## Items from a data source
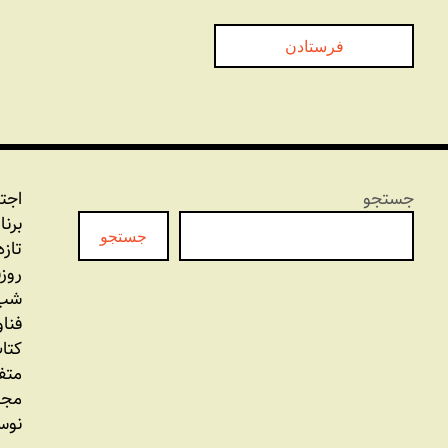
جستجو
اجت
برنا
جستجو
تازه
روز
شب 
فنا
کتاب
متف
مجل
نوس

## Required action
Could you retype the records above exactly, omitting the pictures?

## Reply
جستجو
اجت
برنا
جستجو
تازه
روز
شب 
فنا
کتاب
متف
مجل
نوس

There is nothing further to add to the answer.